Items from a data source

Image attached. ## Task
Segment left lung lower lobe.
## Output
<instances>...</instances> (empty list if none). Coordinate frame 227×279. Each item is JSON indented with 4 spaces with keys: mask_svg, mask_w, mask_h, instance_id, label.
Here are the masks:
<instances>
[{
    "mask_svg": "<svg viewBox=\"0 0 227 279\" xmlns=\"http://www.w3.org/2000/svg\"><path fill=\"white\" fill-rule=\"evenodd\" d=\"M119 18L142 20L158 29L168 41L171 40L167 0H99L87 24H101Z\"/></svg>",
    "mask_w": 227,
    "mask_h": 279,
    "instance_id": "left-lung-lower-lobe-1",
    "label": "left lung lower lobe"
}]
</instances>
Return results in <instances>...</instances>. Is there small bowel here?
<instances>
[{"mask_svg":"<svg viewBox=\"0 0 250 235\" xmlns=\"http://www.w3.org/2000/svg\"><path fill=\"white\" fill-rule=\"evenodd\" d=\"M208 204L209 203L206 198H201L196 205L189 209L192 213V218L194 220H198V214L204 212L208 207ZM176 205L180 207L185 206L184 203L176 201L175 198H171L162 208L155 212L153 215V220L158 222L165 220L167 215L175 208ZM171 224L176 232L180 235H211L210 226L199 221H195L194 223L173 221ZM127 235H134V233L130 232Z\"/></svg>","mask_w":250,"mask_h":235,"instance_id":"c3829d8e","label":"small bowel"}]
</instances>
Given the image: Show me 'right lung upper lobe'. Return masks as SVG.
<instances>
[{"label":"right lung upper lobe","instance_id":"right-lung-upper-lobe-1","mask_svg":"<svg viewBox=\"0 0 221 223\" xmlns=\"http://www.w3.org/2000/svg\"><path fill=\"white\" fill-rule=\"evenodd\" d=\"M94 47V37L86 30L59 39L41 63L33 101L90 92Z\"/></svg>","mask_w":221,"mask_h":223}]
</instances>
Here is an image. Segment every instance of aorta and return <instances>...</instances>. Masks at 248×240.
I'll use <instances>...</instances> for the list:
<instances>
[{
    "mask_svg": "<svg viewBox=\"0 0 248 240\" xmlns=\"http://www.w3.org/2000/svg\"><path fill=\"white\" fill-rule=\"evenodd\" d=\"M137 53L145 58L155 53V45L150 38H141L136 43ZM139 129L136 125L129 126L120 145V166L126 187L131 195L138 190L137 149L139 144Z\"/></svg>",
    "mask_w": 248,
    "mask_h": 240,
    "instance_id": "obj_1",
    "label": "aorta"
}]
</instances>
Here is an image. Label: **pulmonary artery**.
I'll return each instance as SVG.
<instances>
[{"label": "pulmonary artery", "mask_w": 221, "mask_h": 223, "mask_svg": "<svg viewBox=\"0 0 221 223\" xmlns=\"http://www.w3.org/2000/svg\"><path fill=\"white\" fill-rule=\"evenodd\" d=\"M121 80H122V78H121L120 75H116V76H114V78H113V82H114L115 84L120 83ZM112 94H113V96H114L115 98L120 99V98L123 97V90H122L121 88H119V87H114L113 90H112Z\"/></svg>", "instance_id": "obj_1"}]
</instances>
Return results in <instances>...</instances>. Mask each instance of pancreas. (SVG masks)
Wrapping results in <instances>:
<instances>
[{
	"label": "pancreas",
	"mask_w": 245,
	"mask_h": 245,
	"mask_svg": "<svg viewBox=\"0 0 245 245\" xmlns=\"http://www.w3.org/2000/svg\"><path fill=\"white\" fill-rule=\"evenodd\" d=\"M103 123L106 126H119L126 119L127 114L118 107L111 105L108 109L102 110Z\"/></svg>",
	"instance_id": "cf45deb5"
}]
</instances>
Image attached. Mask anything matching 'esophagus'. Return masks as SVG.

What the exercise asks: Out of the records, collect only those lines that contain the string "attached".

Written answer:
Image attached. ## Task
Image attached. Mask anything matching 'esophagus'. Return masks as SVG.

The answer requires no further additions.